When you're unemployed, the most successful people are those who treat it like their job. Instead of a paycheck, the payoff is being hired.
That advice comes from Candice Bluechel, business services manager for WorkSource Columbia Basin, and Bruce Cameron, training manager for the Hanford Patrol.
Their advice comes as the Tri-City economy faces almost 2,000 layoffs so far at Hanford and up to another 1,060 possible in a worst-case scenario by next fall.
Cameron is teaching classes on resume writing and interview skills through Kennewick Community Education. WorkSource is a partnership of agencies with just one goal: to help people find work. Services offered there are free.
"We're a great example of your federal tax dollars at work," said Bluechel. "It's like one-stop shopping for jobs."
WorkSource should be a first stop before taking your place in the unemployment line.
You will find job listings posted daily of what's available in Benton and Franklin counties. WorkSource employees can offer help with resume writing and interviews, retraining, applying for jobs online and skills assessment.
For laid-off Hanford workers, identifying transferable skills is crucial, Bluechel said.
"Especially if they're not willing to move," she said. "A lot of things these workers have done in their old jobs will not be something a new employer will be interested in."
"We can do an assessment of a person's transferable skills in-house and also have workshops for that," she said.
Resume writing is another free WorkSource workshop, and if you already have one, they will critique it.
"Having someone else critique it -- both how it's written and how it looks -- can be helpful," said Cameron. "You wouldn't believe how bad resumes can look sometimes. Many have a cookie-cutter look."
"Resumes are an art form. Like writing a term paper, it takes practice and must be tailored to the job," he said. "A manager might get 100 resumes for a job and they look for certain things to jump out at them. You need to knock their socks off in some way, shape or form."
Managers choose candidates to interview when resumes touch them emotionally somehow, and you need one that presents you as a human being, not just a list of skills, he said.
Choose your words carefully when writing a resume or cover letter. If the ad says "data entry position," don't describe yourself as a "clerk." There is computer software that companies use that scans for key words. If they are missing, yours may go into the round file, not the short stack on the manager's desk.
When dropping off a resume or application, dress as though you already work at the business.
"People will remember that. If you're not dressed for work, some managers will simply cross your name off the list," Cameron said.
Honing your interview skills also is important. Cameron and Bluechel emphasize practicing with family and friends. WorkSource also can set up mock, in-house interviews.
WorkSource is open from 8 a.m. to 5 p.m., weekdays, at 815 N. Kellogg, Suite D, near Vista Field in Kennewick. Phone: 734-5900; website: www.go2worksource.com.
To register for Cameron's classes, call Kennewick Community Education at 222-6977 or go to www.ed2go.com/kce.
Resume writing classes will be Oct. 25 and 27 and interview coaching will be Nov. 1 and 8. The classes run from 6:30 to 8:30 p.m. at the Kennewick School District Administration Center, 1000 Fourth Ave., Kennewick. Cost for each class is $29 and preregistration is required.
Tips for your job search
Other places to check for job openings and services to help in your search:
* The Department of Energy Office of Environmental Management. EM has contracted with Professional Services of America to provide career and outplacement assistance to contractor employees. The virtual services are at www.workforce.psa-inc.com. Or call toll-free, 855-647-2511.
Services include links to job listings, resume uploading and assistance, employment information tailored to site locations, one-on-one counseling for setting career goals and other topics, cover letters, job applications, help managing stress and coaching on networking, interviews and negotiating job offers.
* Washington State University Tri-Cities' job fair is from 11 a.m. to 4 p.m. Nov. 8. in the Consolidated Information Center on the Richland campus.
* Labor unions, classified ads in both print and online, employment agencies and employment contractors for temporary help.

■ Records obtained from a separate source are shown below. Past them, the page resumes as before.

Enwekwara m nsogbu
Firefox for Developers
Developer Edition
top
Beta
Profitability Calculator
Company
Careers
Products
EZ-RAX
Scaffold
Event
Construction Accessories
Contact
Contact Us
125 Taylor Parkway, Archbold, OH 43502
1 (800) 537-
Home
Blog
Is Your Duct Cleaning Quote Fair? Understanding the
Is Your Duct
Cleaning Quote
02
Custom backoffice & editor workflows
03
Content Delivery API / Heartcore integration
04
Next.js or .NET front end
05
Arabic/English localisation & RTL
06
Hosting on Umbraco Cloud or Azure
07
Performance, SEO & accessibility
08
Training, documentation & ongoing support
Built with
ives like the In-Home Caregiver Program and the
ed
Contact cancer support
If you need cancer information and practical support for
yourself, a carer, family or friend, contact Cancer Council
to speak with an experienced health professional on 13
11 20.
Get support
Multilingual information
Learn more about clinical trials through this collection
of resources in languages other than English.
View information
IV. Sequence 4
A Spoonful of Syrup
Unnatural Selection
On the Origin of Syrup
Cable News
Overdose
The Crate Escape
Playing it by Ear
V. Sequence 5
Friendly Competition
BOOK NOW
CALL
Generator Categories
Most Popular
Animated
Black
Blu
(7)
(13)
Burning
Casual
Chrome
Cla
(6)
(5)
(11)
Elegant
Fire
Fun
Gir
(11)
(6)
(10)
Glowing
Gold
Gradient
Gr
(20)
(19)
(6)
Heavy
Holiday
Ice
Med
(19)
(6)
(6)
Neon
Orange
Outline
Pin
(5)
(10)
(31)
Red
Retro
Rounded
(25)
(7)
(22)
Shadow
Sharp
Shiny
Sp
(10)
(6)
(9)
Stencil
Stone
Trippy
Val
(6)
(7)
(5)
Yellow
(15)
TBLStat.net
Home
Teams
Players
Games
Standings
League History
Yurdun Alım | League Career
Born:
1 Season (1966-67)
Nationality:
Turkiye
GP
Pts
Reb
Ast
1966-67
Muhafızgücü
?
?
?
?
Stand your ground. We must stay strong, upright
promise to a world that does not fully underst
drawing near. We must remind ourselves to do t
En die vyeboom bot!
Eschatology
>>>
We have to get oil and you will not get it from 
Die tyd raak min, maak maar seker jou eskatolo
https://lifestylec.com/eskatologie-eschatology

* WorkSource will have a Skills, Abilities and Job Search Strategies workshop at 1:30 p.m. Oct. 26. It will cover how to talk confidently and knowledgeably about yourself, how to articulate your skills to employers, the Tri-City labor market and how to use the internet as a job search tool.
* WorkSource Columbia Basin weekly workshops.

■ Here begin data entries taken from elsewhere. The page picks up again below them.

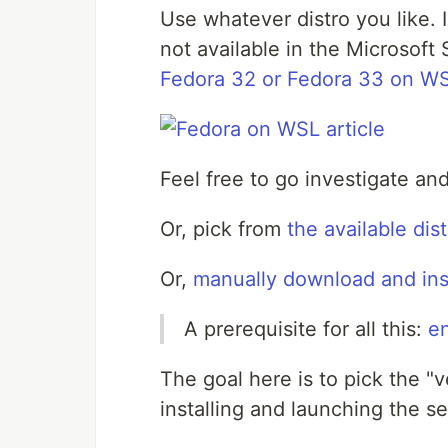
Use whatever distro you like. 
not available in the Microsoft
Fedora 32 or Fedora 33 on W
Feel free to go investigate a
Or, pick from
the available dis
Or,
manually download and insta
A prerequisite for all this:
e
The goal here is to pick the "
installing and launching the se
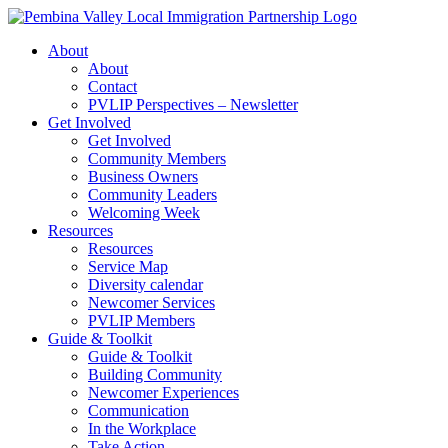
Skip
to
About
content
About
Contact
PVLIP Perspectives – Newsletter
Get Involved
Get Involved
Community Members
Business Owners
Community Leaders
Welcoming Week
Resources
Resources
Service Map
Diversity calendar
Newcomer Services
PVLIP Members
Guide & Toolkit
Guide & Toolkit
Building Community
Newcomer Experiences
Communication
In the Workplace
Take Action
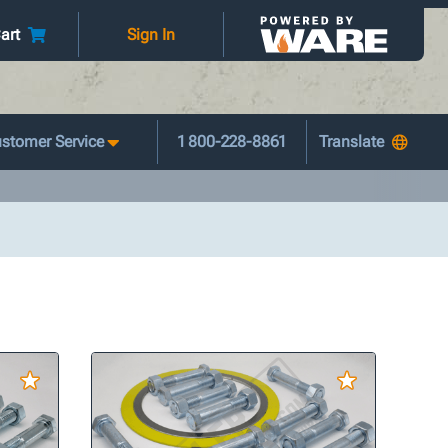
art
Sign In
stomer Service
1 800-228-8861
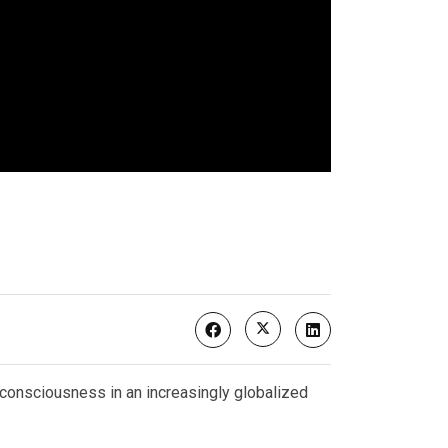
 consciousness in an increasingly globalized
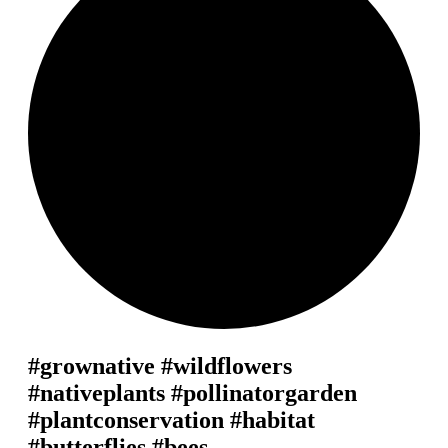
#grownative #wildflowers
#nativeplants #pollinatorgarden
#plantconservation #habitat
#butterflies #bees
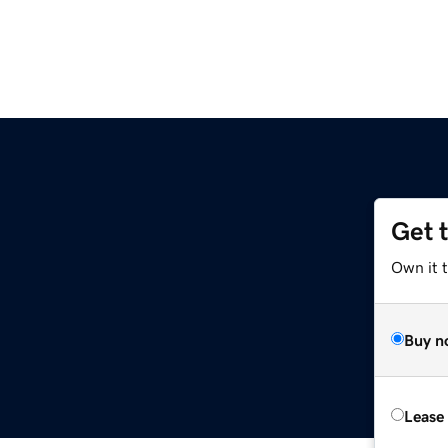
Get 
Own it 
Buy n
Lease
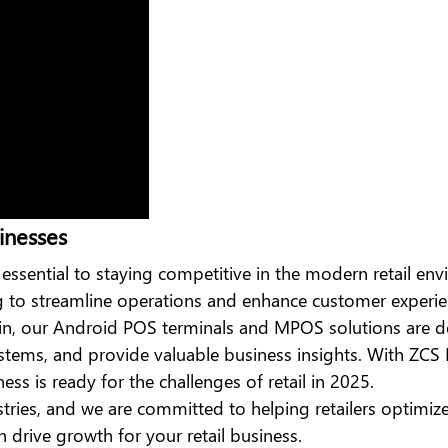
inesses
 essential to staying competitive in the modern retail e
ng to streamline operations and enhance customer experie
in, our
Android POS
terminals
and MPOS solutions are d
tems, and provide valuable business insights. With ZCS 
ss is ready for the challenges of retail in 2025.
stries, and we are committed to helping retailers optimiz
drive growth for your retail business.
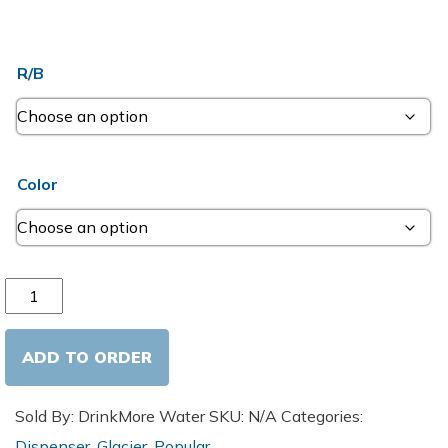
R/B
Color
Hot and Cold Cooler quantity
ADD TO ORDER
Sold By: DrinkMore Water
SKU:
N/A
Categories:
Dispenser
,
Glacier
,
Popular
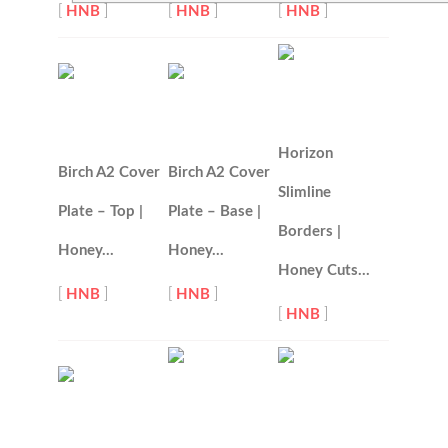
[
HNB
]
[
HNB
]
[
HNB
]
Horizon
Birch A2 Cover
Birch A2 Cover
Slimline
Plate – Top |
Plate – Base |
Borders |
Honey…
Honey…
Honey Cuts…
[
HNB
]
[
HNB
]
[
HNB
]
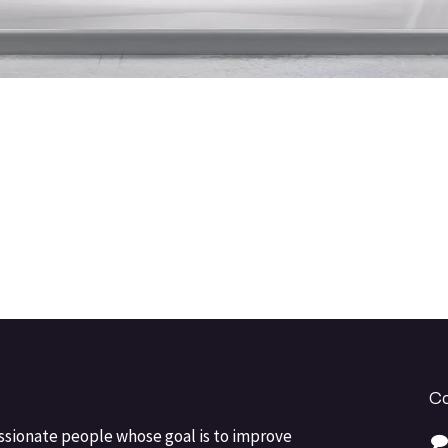
Co
ssionate people whose goal is to improve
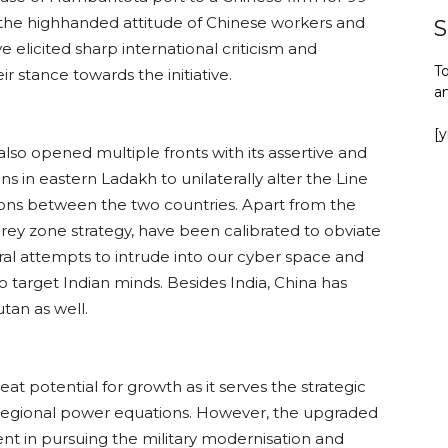
the highhanded attitude of Chinese workers and
S
e elicited sharp international criticism and
To
r stance towards the initiative.
a
[
 also opened multiple fronts with its assertive and
ons in eastern Ladakh to unilaterally alter the Line
tions between the two countries. Apart from the
 grey zone strategy, have been calibrated to obviate
eral attempts to intrude into our cyber space and
target Indian minds. Besides India, China has
tan as well.
at potential for growth as it serves the strategic
 regional power equations. However, the upgraded
t in pursuing the military modernisation and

8:30 a.m. Wednesdays: Learn how to complete a job application and what employers are looking for and common application errors.

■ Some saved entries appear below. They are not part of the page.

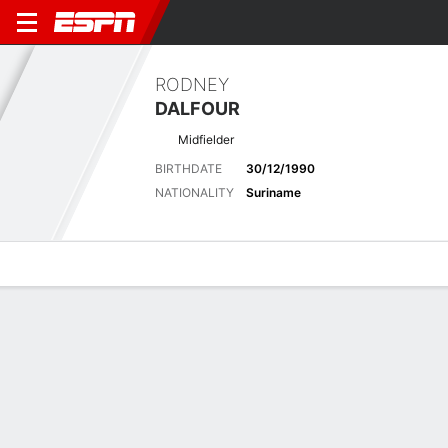
RODNEY
DALFOUR
Midfielder
BIRTHDATE
30/12/1990
NATIONALITY
Suriname
Overview
Bio
News
Matches
Stats
Latest News
See All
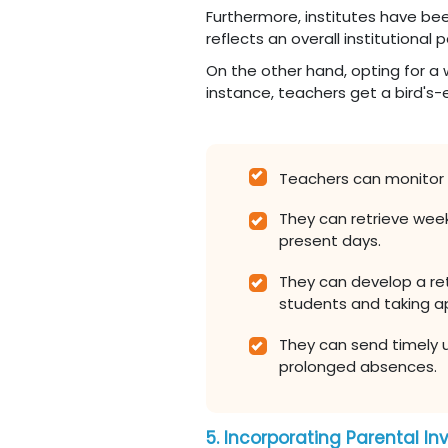
Furthermore, institutes have bee
reflects an overall institution
On the other hand, opting for a 
instance, teachers get a bird's-e
Teachers can monitor
They can retrieve wee
present days.
They can develop a ret
students and taking a
They can send timely 
prolonged absences.
5. Incorporating Parental I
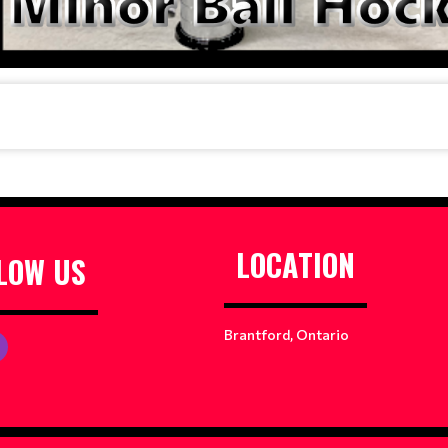
LOCATION
LOW US
Brantford, Ontario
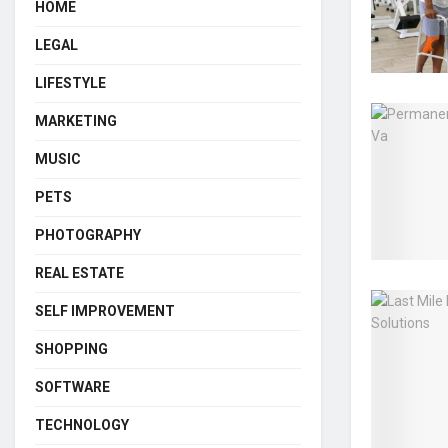
HOME
LEGAL
LIFESTYLE
MARKETING
MUSIC
PETS
PHOTOGRAPHY
REAL ESTATE
SELF IMPROVEMENT
SHOPPING
SOFTWARE
TECHNOLOGY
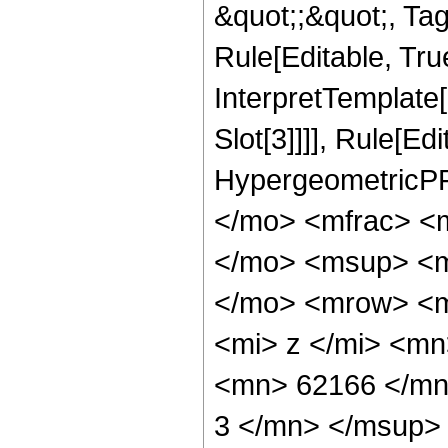
&quot;;&quot;, T
Rule[Editable, True
InterpretTemplate
Slot[3]]]], Rule[Ed
HypergeometricPF
</mo> <mfrac> <
</mo> <msup> <m
</mo> <mrow> <m
<mi> z </mi> <m
<mn> 62166 </mn
3 </mn> </msup>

1:30 p.m. Thursdays: Learn how to write an effective resume, some dos and don'ts, types of resumes and cover letters.
8:30 a.m. Fridays: Learn how to prepare for an interview and prepare answers to frequently asked questions, what employers look for, nonverbal communication and what questions are illegal.
All workshops run about three hours. Registration begins 30 minutes before each workshop at the reception desk.